Cleveland Clinic Puts Charts to the Test

Cleveland Clinic is running patient charts through a cycle of analytics during hospital stays to look for indicators of potential complications that could arise …


Cleveland Clinic is running patient charts through a cycle of analytics during hospital stays to look for indicators of potential complications that could arise. The initiative is called DERT, for Documentation, Extraction, Reporting and Transformation.

Starting with heart patients in April 2011, teams from the coding, quality and coding documentation improvement units began manually entering diagnosis and treatment codes and other data elements from the charts into clinical document improvement software from 3M Health Information Systems, Salt Lake City.
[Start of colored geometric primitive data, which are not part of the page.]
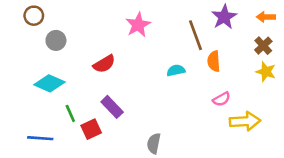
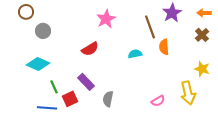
red semicircle: (104, 64) -> (90, 49), moved
yellow star: (266, 72) -> (202, 69), moved
pink semicircle: (222, 99) -> (158, 101), moved
yellow arrow: (245, 121) -> (188, 93), turned 80
blue line: (40, 138) -> (47, 108), moved
gray semicircle: (154, 143) -> (108, 99), moved

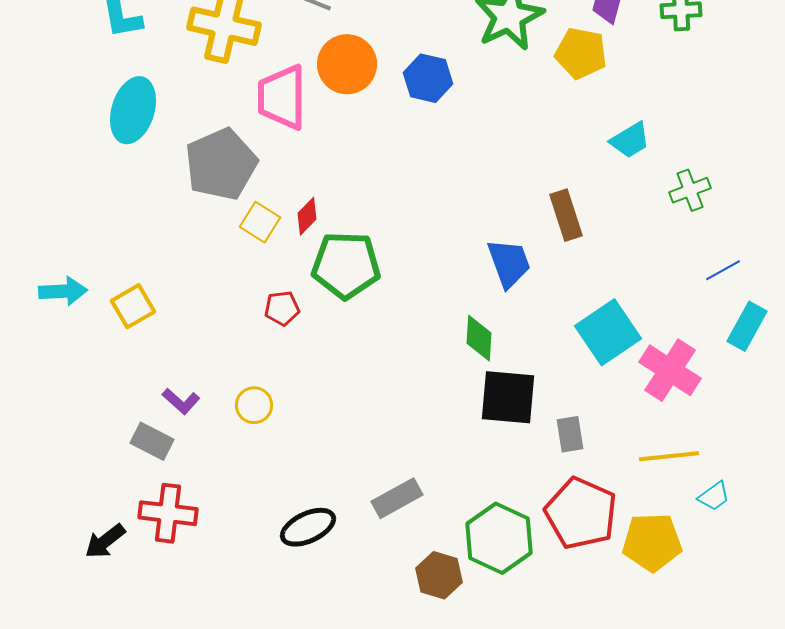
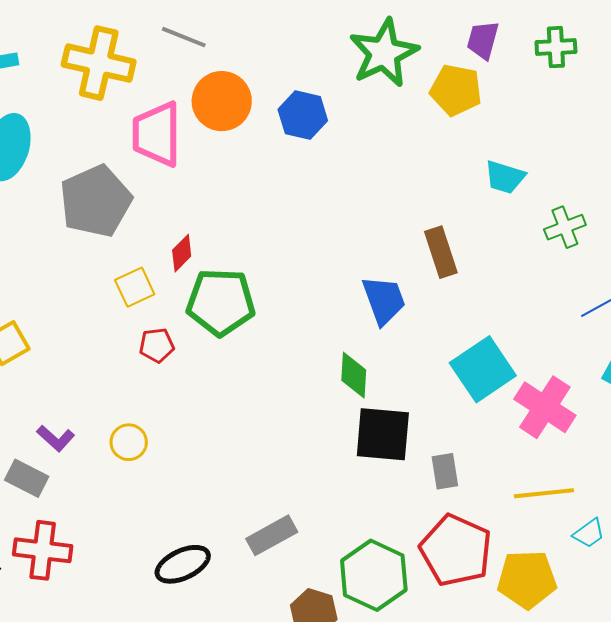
cyan trapezoid: (630, 140) -> (505, 177), turned 48
yellow square: (260, 222) -> (135, 287), moved, turned 33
The software searches for inconsistencies and patterns, and flags all diagnoses for review. The draw the attention of physicians so they can clarify the chart or treat any potential complications quickly, says Lyman Sornberger, executive director of revenue cycle at Cleveland Clinic. “The closer you can get to real-time care, the better you can enhance clinical outcomes,” he said during an interview at the AHIMA 2011 Convention & Exhibit in Salt Lake City.

The key to early detection is to include more detail in the charts, and to have the charts cleaner, while patients still are in the hospital. The stakes are high: When a hospitalized patient develops a complication, there often are two or three more complications that arise. “An infected central line might migrate to fever, then sepsis,” Sornberger said.

Cleveland Clinic submits quality measure data to University HealthSystem Consortium and started DERT by using its most recent UHC quality measurement scores and additional data, such as readmission rates, as baseline measurements. The hospital expects to receive its third quarter scores in late 2011 and may get its first documented look at the success of the program, although patient populations may still be too low to draw definitive conclusions.

But the clinic knows it is finding discrepancies in charts earlier, fixing them and preventing complications before the patient leaves the hospital and the treatment is billed for, Sornberger said. It also now knows just how many people handle a single patient’s chart. “When DERT started, we found an average of 28 people touch the chart, but they all are looking at it through their own world.”

The clinic now is implementing 3M’s 360 Encompass suite of computer-assisted coding, reporting and performance monitoring software, which includes an updated clinical document improvement application that enables the importing of the chart for analysis rather than manual entry of data. While putting in the computer-assisted coding module, “the light bulb went off for all of us that it’s reading the chart and could help with DERT,” Sornberger said.

DERT recently has expanded to the urology department at Cleveland Clinic and to the urology and cardiac departments of an affiliated community hospital, to see if similar results are found when treating patient populations with lower severity levels.